Hey i have a query ordered by date, and i want in case the date is identical to order by time added to maintain stable results.
I have the following query :
(
SELECT 'album' AS RowType, id, DATE, title, time_added
FROM albums
WHERE is_temp =0
AND subject_id = '3'
)
UNION ALL (
SELECT 'video' AS RowType, id, DATE, title, time_added
FROM videos
WHERE is_temp =0
AND subject_id = '3'
)
UNION ALL (
SELECT 'story' AS RowType, id, DATE, title, time_added
FROM stories
WHERE is_temp =0
AND subject_id = '3'
)
ORDER BY DATE, time_added
Which works perfectly but i don’t want to select the time_added column as i don’t need it in my result set.
Can i somehow achive this? if i remove the time_added the query won’t run.
I have found the following :
The ORDER BY clause causes the output rows to be sorted.
The argument to ORDER BY is a list of expressions that are used as the
key for the sort.
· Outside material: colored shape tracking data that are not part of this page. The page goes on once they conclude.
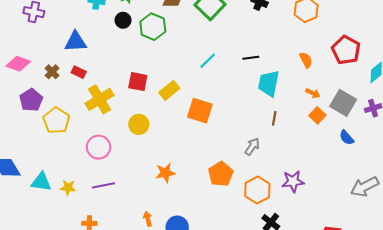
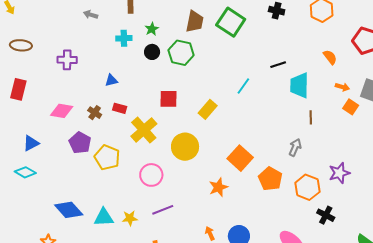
blue triangle: (75, 42) -> (111, 80), size x0.6
cyan line: (208, 61) -> (243, 86), moved
red square: (138, 82) -> (169, 99), moved
orange square: (200, 111) -> (240, 158), moved, turned 35
yellow circle: (139, 124) -> (185, 147), size x1.4

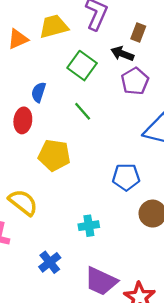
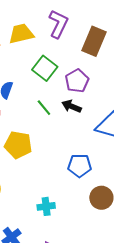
brown rectangle: (138, 32) -> (94, 41), size x1.8
black arrow: (122, 54) -> (72, 106), moved
purple pentagon: (135, 81) -> (77, 81), moved

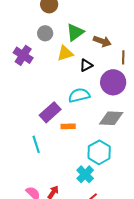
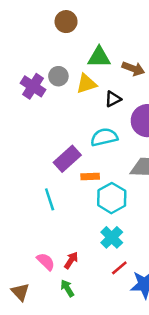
green triangle: (75, 32) -> (99, 57), turned 36
gray circle: (45, 33) -> (58, 76), moved
cyan hexagon: (99, 152) -> (112, 198), moved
The expressions do not have to be part of the result
for a simple SELECT, but in a compound SELECT each sort expression
must exactly match one of the result columns. Each sort expression may
be optionally followed by a COLLATE keyword and the name of a
collating function used for ordering text and/or keywords ASC or DESC
to specify the sort order.
Which i can’t decide if means it’s impossible or i should try harder.